The uses of wireless communication technology in health care are manifold, from text messaging in support of disease management programs, to equipment tracking in hospitals, to the sending of information from devices on or in the patient’s body to providers. Initially, many in the industry thought they might avoid FDA regulation for a number of services and devices, but the FDA has now made it clear that it takes an expansive view of when a device or service may be used to diagnose or treat disease or improve health. At the same time, the FDA appears to recognize the potential of wireless technologies to improve health care quality and lower costs.
Partly in response to concerns about its regulatory stance, the FDA held a joint public meeting in late July with the FCC to discuss the use of wireless technologies in health care. At the same time the two agencies issued a Memorandum of Understanding expressing their intention to work together on regulatory issues affecting mobile health products and services. (MOU) The MOU really doesn’t say much of anything, just a general recognition that each agency may have some impact on the same products and therefore it makes sense to share expertise.

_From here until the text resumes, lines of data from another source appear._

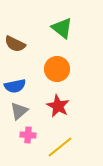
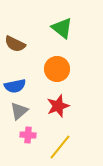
red star: rotated 25 degrees clockwise
yellow line: rotated 12 degrees counterclockwise
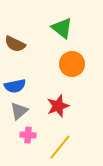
orange circle: moved 15 px right, 5 px up
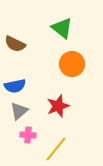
yellow line: moved 4 px left, 2 px down
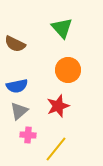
green triangle: rotated 10 degrees clockwise
orange circle: moved 4 px left, 6 px down
blue semicircle: moved 2 px right
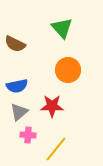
red star: moved 6 px left; rotated 20 degrees clockwise
gray triangle: moved 1 px down
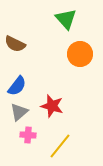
green triangle: moved 4 px right, 9 px up
orange circle: moved 12 px right, 16 px up
blue semicircle: rotated 40 degrees counterclockwise
red star: rotated 15 degrees clockwise
yellow line: moved 4 px right, 3 px up
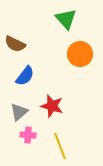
blue semicircle: moved 8 px right, 10 px up
yellow line: rotated 60 degrees counterclockwise
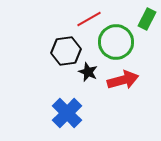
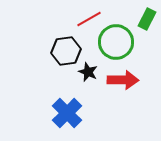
red arrow: rotated 16 degrees clockwise
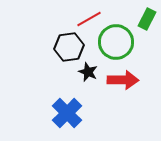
black hexagon: moved 3 px right, 4 px up
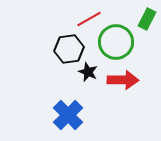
black hexagon: moved 2 px down
blue cross: moved 1 px right, 2 px down
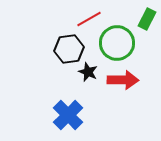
green circle: moved 1 px right, 1 px down
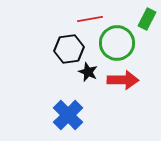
red line: moved 1 px right; rotated 20 degrees clockwise
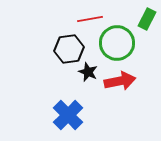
red arrow: moved 3 px left, 1 px down; rotated 12 degrees counterclockwise
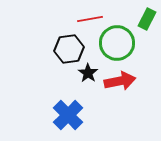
black star: moved 1 px down; rotated 12 degrees clockwise
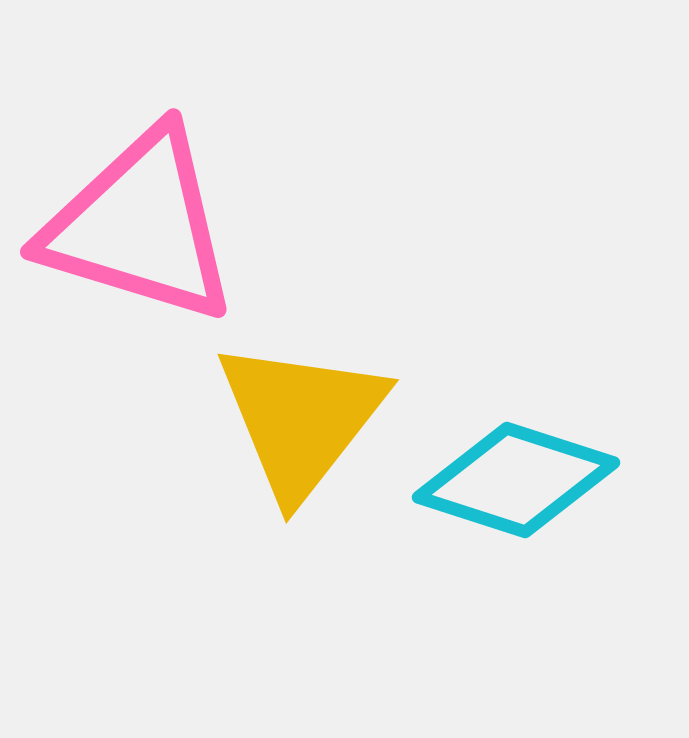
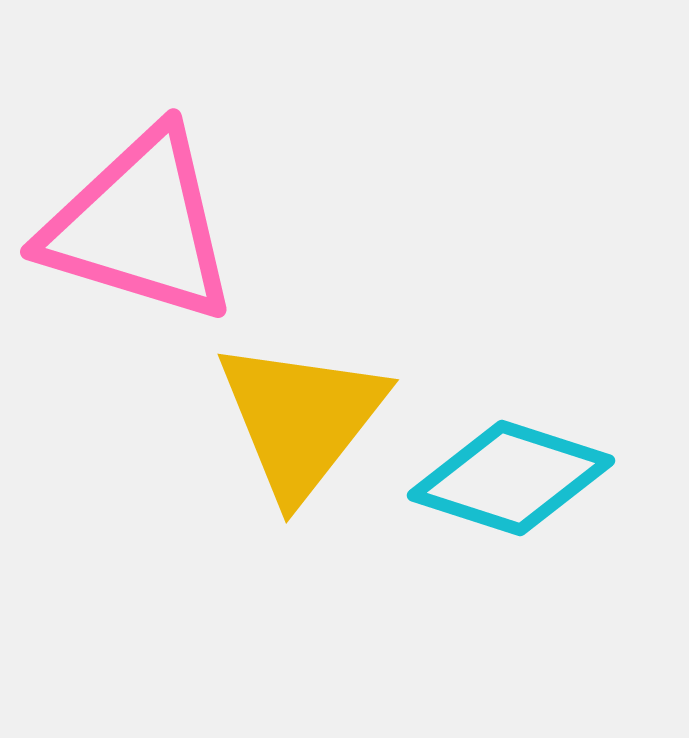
cyan diamond: moved 5 px left, 2 px up
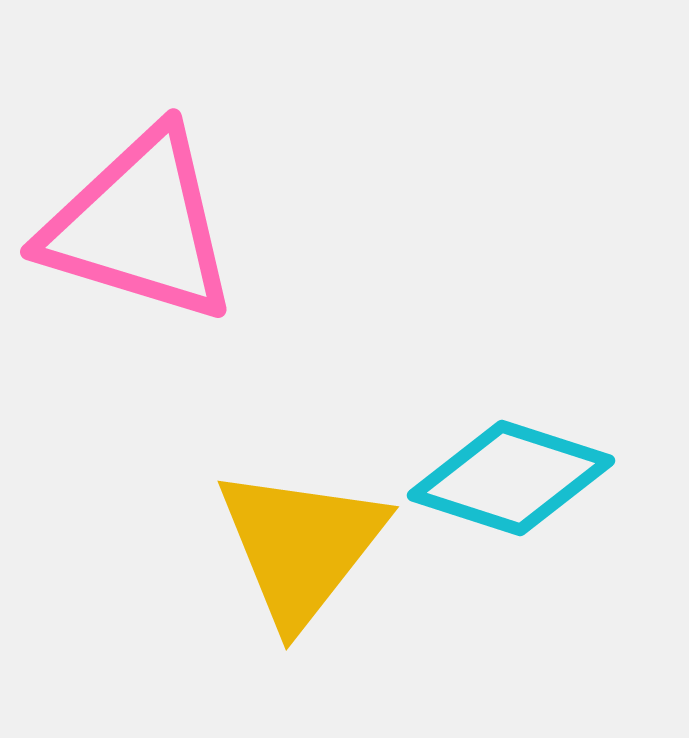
yellow triangle: moved 127 px down
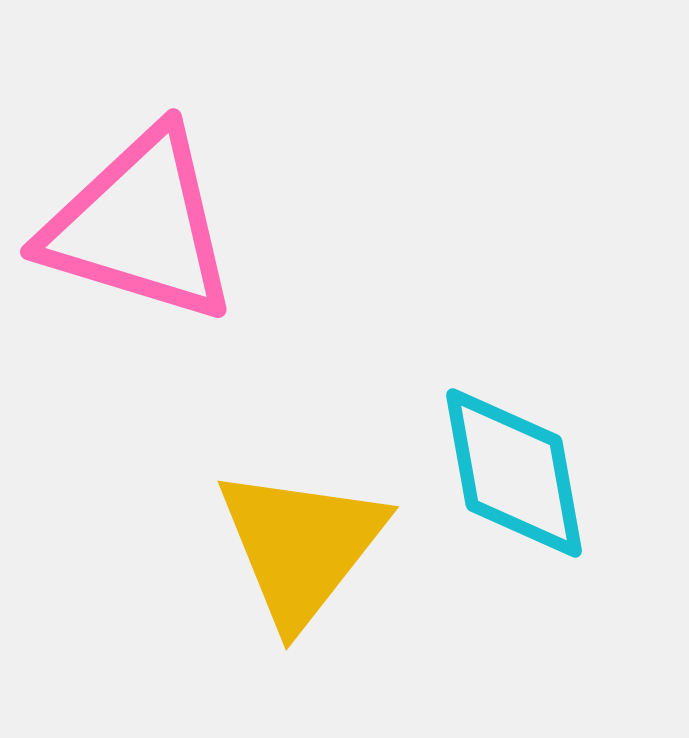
cyan diamond: moved 3 px right, 5 px up; rotated 62 degrees clockwise
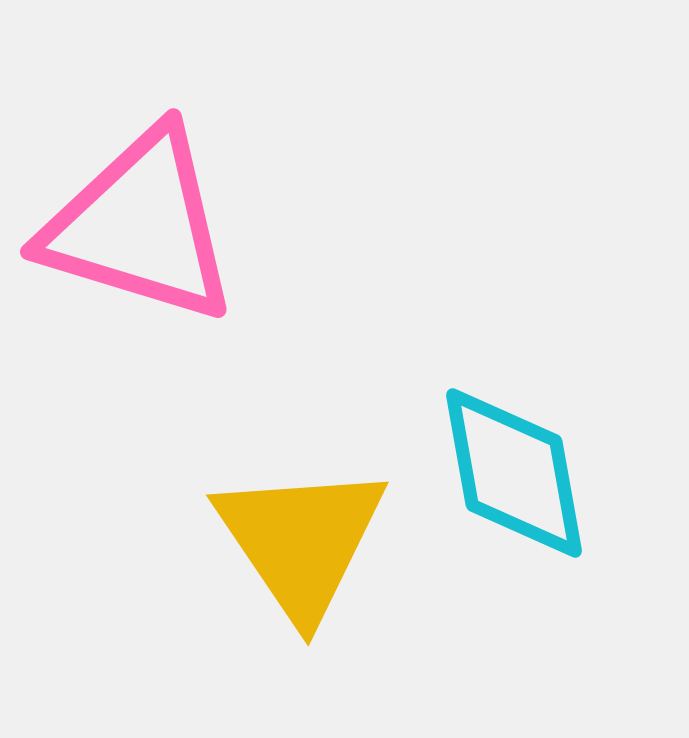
yellow triangle: moved 5 px up; rotated 12 degrees counterclockwise
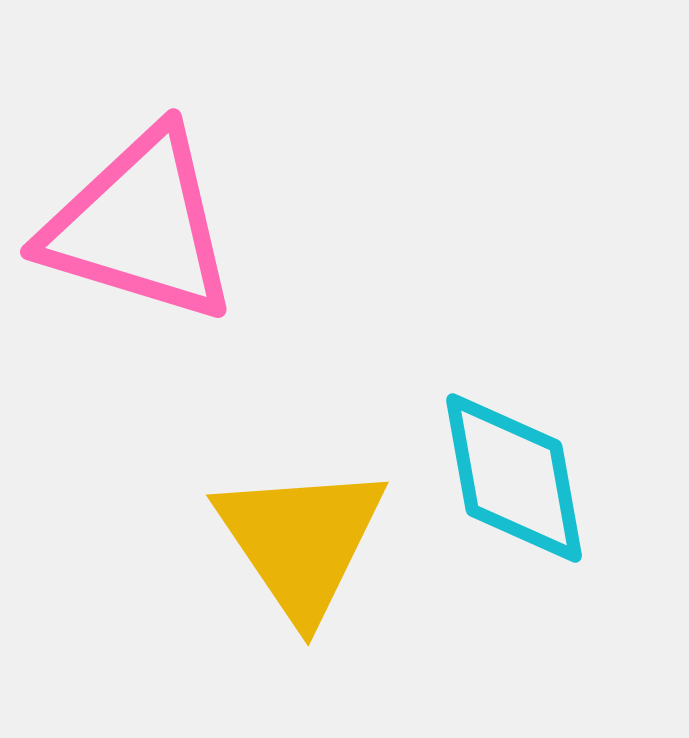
cyan diamond: moved 5 px down
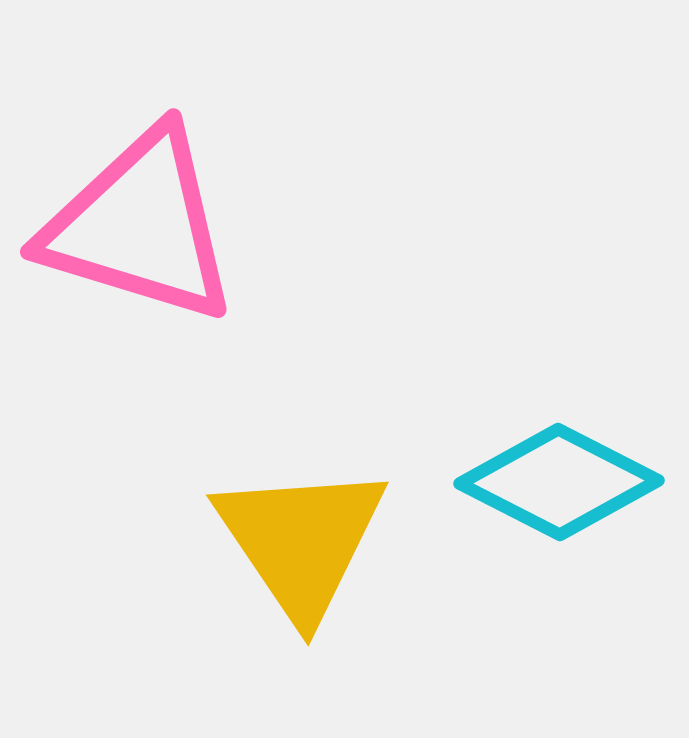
cyan diamond: moved 45 px right, 4 px down; rotated 53 degrees counterclockwise
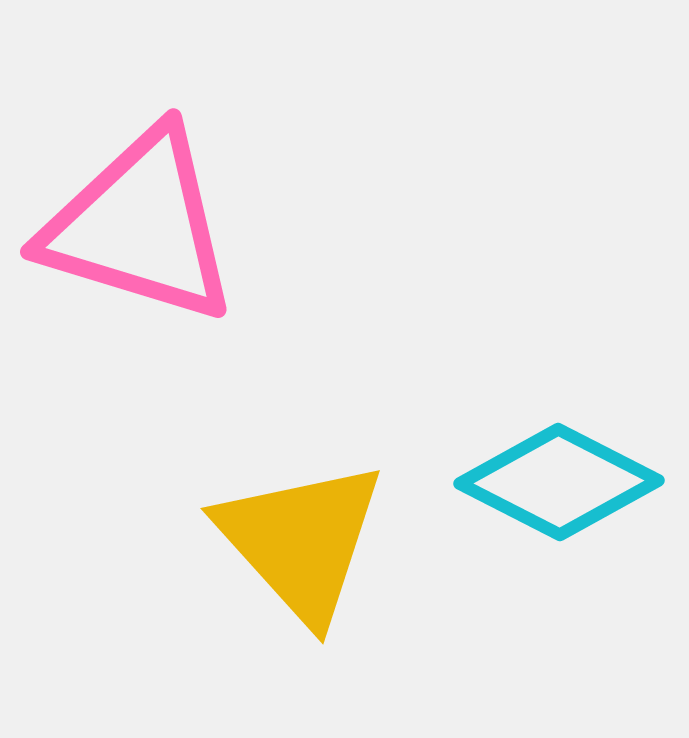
yellow triangle: rotated 8 degrees counterclockwise
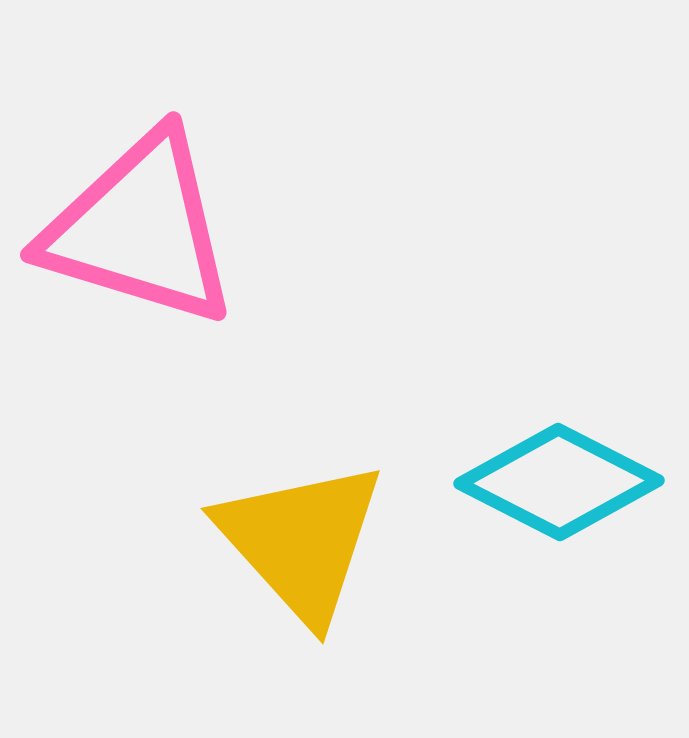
pink triangle: moved 3 px down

At some point the presentations and a transcript of the meeting should be available. Comments from interested parties are already on the federal regulation website under docket number FDA-2010-N-0291. Most revealing will be any statements from FDA officials regarding their perspective on wireless health. While there are genuine safety concerns surrounding wireless technology in health care, the FDA should be able to issue guidance on how to minimize those and hopefully will proactively facilitate expanded health care use of mobile communication.